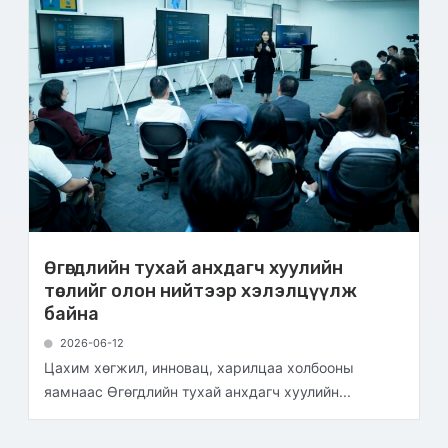
Өгөгдлийн тухай анхдагч хуулийн
төслийг олон нийтээр хэлэлцүүлж
байна
2026-06-12
Цахим хөгжил, инновац, харилцаа холбооны
яамнаас Өгөгдлийн тухай анхдагч хуулийн...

•••••

§ Assignment
Hand back the records above exactly as they are, pictures excluded.

§ Exercise response
Өгөгдлийн тухай анхдагч хуулийн
төслийг олон нийтээр хэлэлцүүлж
байна
2026-06-12
Цахим хөгжил, инновац, харилцаа холбооны
яамнаас Өгөгдлийн тухай анхдагч хуулийн...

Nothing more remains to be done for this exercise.